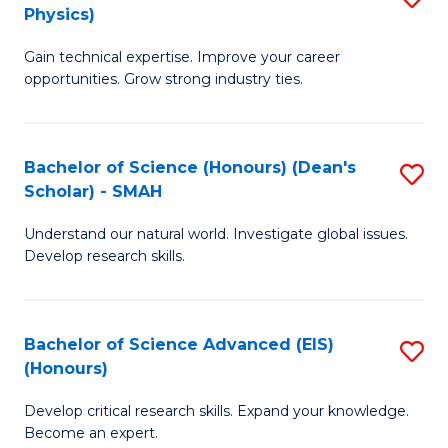
Physics)
M
S
Gain technical expertise. Improve your career
of
(
opportunities. Grow strong industry ties.
S
to
(M
C
Bachelor of Science (Honours) (Dean's
S
R
Fa
Scholar) - SMAH
B
Ph
Understand our natural world. Investigate global issues.
of
to
Develop research skills.
S
C
(
Fa
Bachelor of Science Advanced (EIS)
S
(
(Honours)
B
Sc
Develop critical research skills. Expand your knowledge.
of
-
Become an expert.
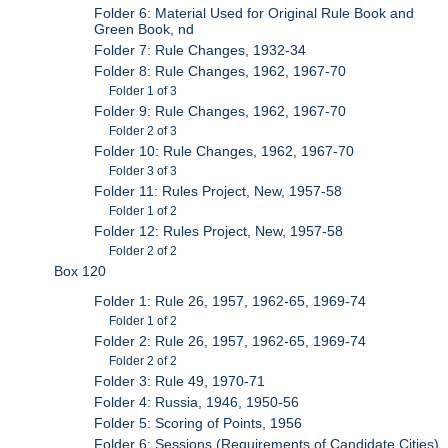
Folder 6: Material Used for Original Rule Book and
Green Book, nd
Folder 7: Rule Changes, 1932-34
Folder 8: Rule Changes, 1962, 1967-70
Folder 1 of 3
Folder 9: Rule Changes, 1962, 1967-70
Folder 2 of 3
Folder 10: Rule Changes, 1962, 1967-70
Folder 3 of 3
Folder 11: Rules Project, New, 1957-58
Folder 1 of 2
Folder 12: Rules Project, New, 1957-58
Folder 2 of 2
Box 120
Folder 1: Rule 26, 1957, 1962-65, 1969-74
Folder 1 of 2
Folder 2: Rule 26, 1957, 1962-65, 1969-74
Folder 2 of 2
Folder 3: Rule 49, 1970-71
Folder 4: Russia, 1946, 1950-56
Folder 5: Scoring of Points, 1956
Folder 6: Sessions (Requirements of Candidate Cities),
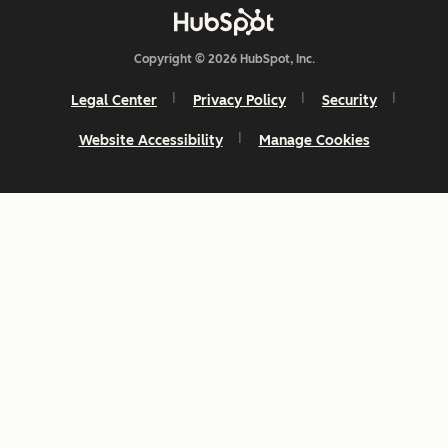
Copyright © 2026 HubSpot, Inc.
Legal Center
Privacy Policy
Security
Website Accessibility
Manage Cookies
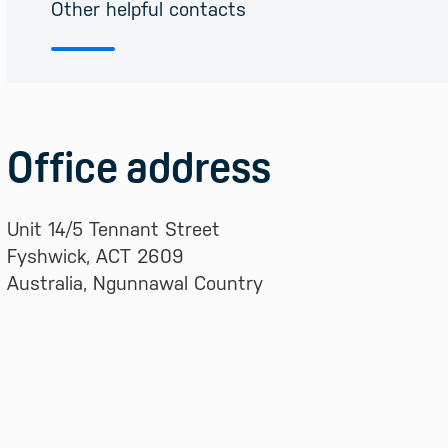
Other helpful contacts
Office address
Unit 14/5 Tennant Street
Fyshwick, ACT 2609
Australia, Ngunnawal Country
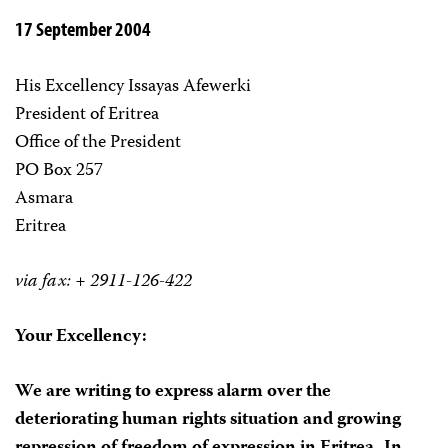
17 September 2004
His Excellency Issayas Afewerki
President of Eritrea
Office of the President
PO Box 257
Asmara
Eritrea
via fax: + 2911-126-422
Your Excellency:
We are writing to express alarm over the
deteriorating human rights situation and growing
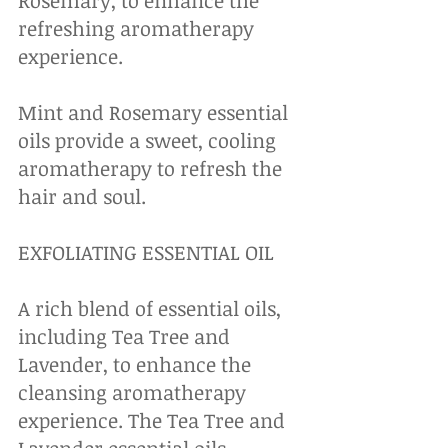
Rosemary, to enhance the 
refreshing aromatherapy 
experience. 
Mint and Rosemary essential 
oils provide a sweet, cooling 
aromatherapy to refresh the 
hair and soul.
EXFOLIATING ESSENTIAL OIL
A rich blend of essential oils, 
including Tea Tree and 
Lavender, to enhance the 
cleansing aromatherapy 
experience. The Tea Tree and 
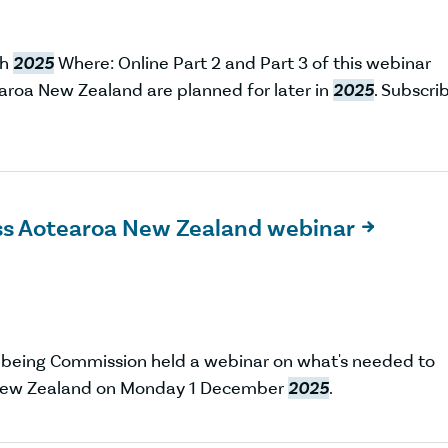
ch
2025
Where: Online Part 2 and Part 3 of this webinar
earoa New Zealand are planned for later in
2025
. Subscri
oss Aotearoa New Zealand webinar

lbeing Commission held a webinar on what's needed to
a New Zealand on Monday 1 December
2025
.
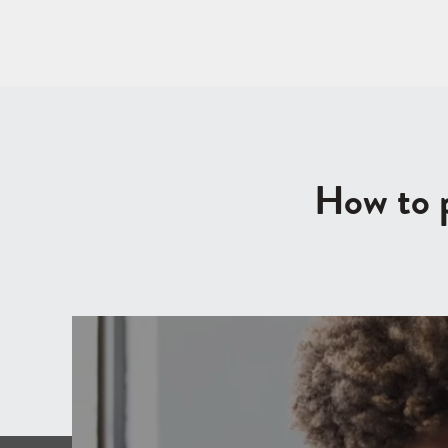
How to p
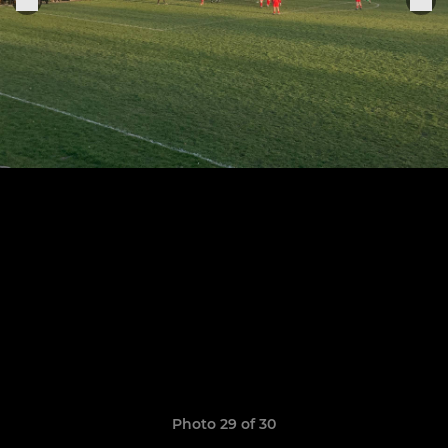
Photo 29 of 30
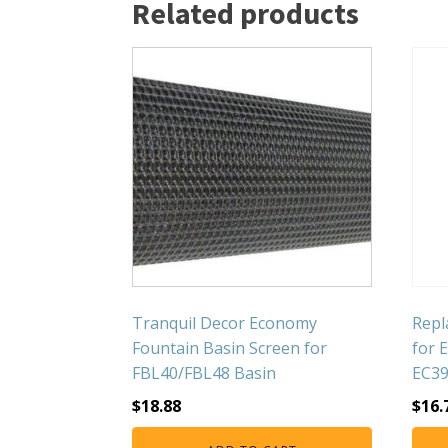
Related products
Tranquil Decor Economy
Repl
Fountain Basin Screen for
for 
FBL40/FBL48 Basin
EC3
$
18.88
$
16.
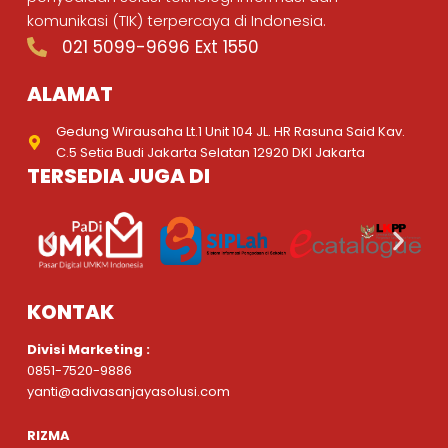
komunikasi (TIK) terpercaya di Indonesia.
021 5099-9696 Ext 1550
ALAMAT
Gedung Wirausaha Lt.1 Unit 104 JL. HR Rasuna Said Kav.
C.5 Setia Budi Jakarta Selatan 12920 DKI Jakarta
TERSEDIA JUGA DI
KONTAK
Divisi Marketing :
0851-7520-9886
yanti@adivasanjayasolusi.com
RIZMA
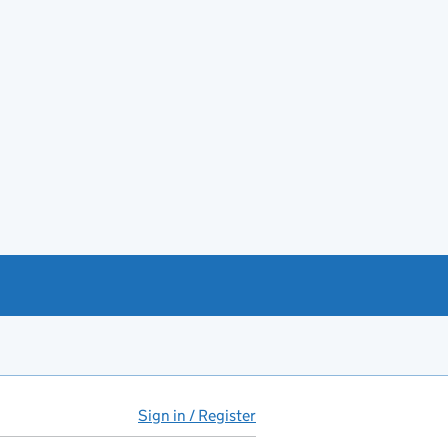
Sign in / Register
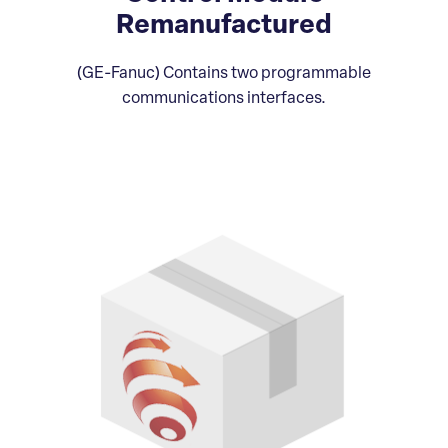
Remanufactured
(GE-Fanuc) Contains two programmable
communications interfaces.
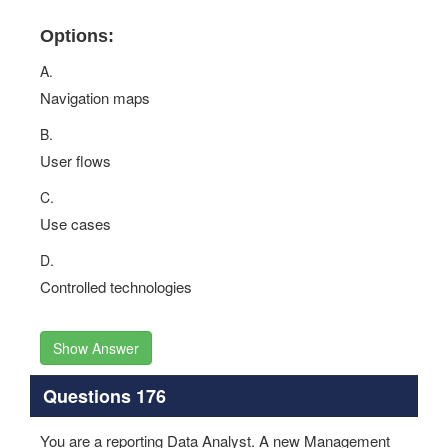
Options:
A.
Navigation maps
B.
User flows
C.
Use cases
D.
Controlled technologies
Show Answer
Questions 176
You are a reporting Data Analyst. A new Management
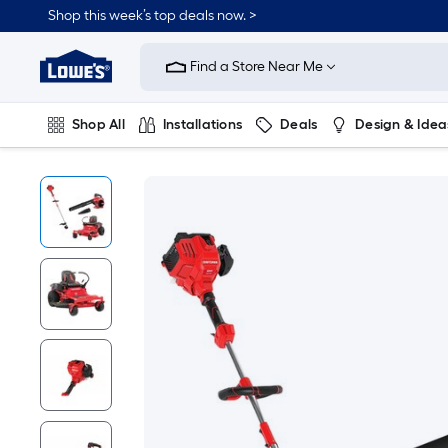
Shop this week’s top deals now. >
Link
to
Find a Store Near Me
Lowe's
Home
Improvement
Home
Shop All
Installations
Deals
Design & Idea
Page
Plumbing
Flooring
On Trend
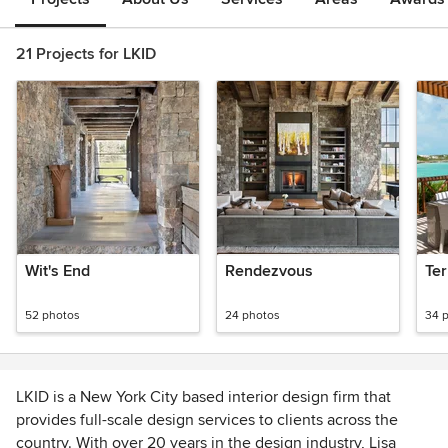
21 Projects for LKID
Wit's End
Rendezvous
Ter
52 photos
24 photos
34 
LKID is a New York City based interior design firm that
provides full-scale design services to clients across the
country. With over 20 years in the design industry, Lisa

------------

Your answer should be a number alone, please: the count of lines in the listing where the word "Changes" appears.

**Exercise answer:** 4